- [Problem description]:
The answer must repeat every record exactly, with all pictures omitted.
*** Block opens ***
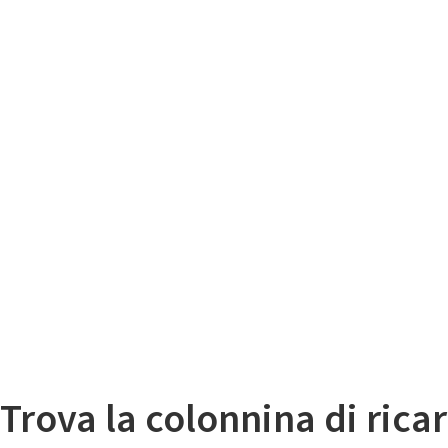
Il
Mappa colonnine di ricarica auto elettriche
Trova la colonnina di ricar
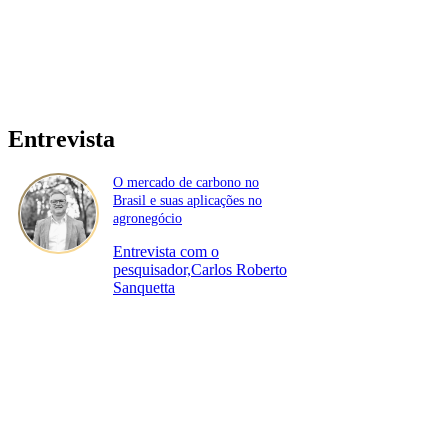
Entrevista
O mercado de carbono no
Brasil e suas aplicações no
agronegócio
Entrevista com o
pesquisador,Carlos Roberto
Sanquetta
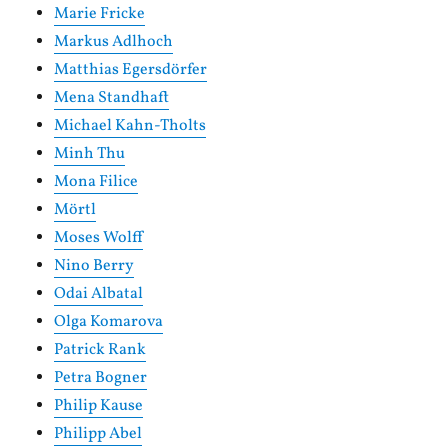
Marie Fricke
Markus Adlhoch
Matthias Egersdörfer
Mena Standhaft
Michael Kahn-Tholts
Minh Thu
Mona Filice
Mörtl
Moses Wolff
Nino Berry
Odai Albatal
Olga Komarova
Patrick Rank
Petra Bogner
Philip Kause
Philipp Abel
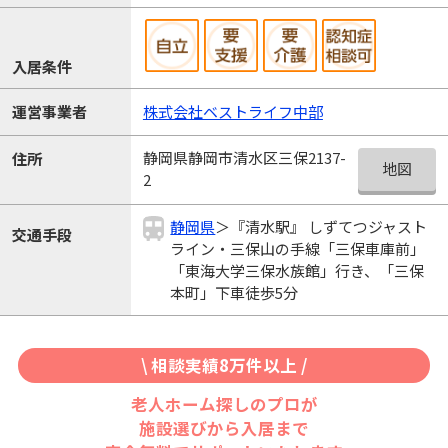
入居条件
運営事業者
株式会社ベストライフ中部
静岡県静岡市清水区三保2137-
住所
地図
2
静岡県
＞『清水駅』 しずてつジャスト
交通手段
ライン・三保山の手線「三保車庫前」
「東海大学三保水族館」行き、「三保
本町」下車徒歩5分
\ 相談実績8万件以上 /
老人ホーム探しのプロが
施設選びから入居まで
*** Block closes ***
- [Your solution]:
Il
Mappa colonnine di ricarica auto elettriche
Trova la colonnina di ricar
Entrevista
O mercado de carbono no
Brasil e suas aplicações no
agronegócio
Entrevista com o
pesquisador,Carlos Roberto
Sanquetta
Marie Fricke
Markus Adlhoch
Matthias Egersdörfer
Mena Standhaft
Michael Kahn-Tholts
Minh Thu
Mona Filice
Mörtl
Moses Wolff
Nino Berry
Odai Albatal
Olga Komarova
Patrick Rank
Petra Bogner
Philip Kause
Philipp Abel
入居条件
運営事業者
株式会社ベストライフ中部
静岡県静岡市清水区三保2137-
住所
地図
2
静岡県
＞『清水駅』 しずてつジャスト
交通手段
ライン・三保山の手線「三保車庫前」
「東海大学三保水族館」行き、「三保
本町」下車徒歩5分
\ 相談実績8万件以上 /
老人ホーム探しのプロが
施設選びから入居まで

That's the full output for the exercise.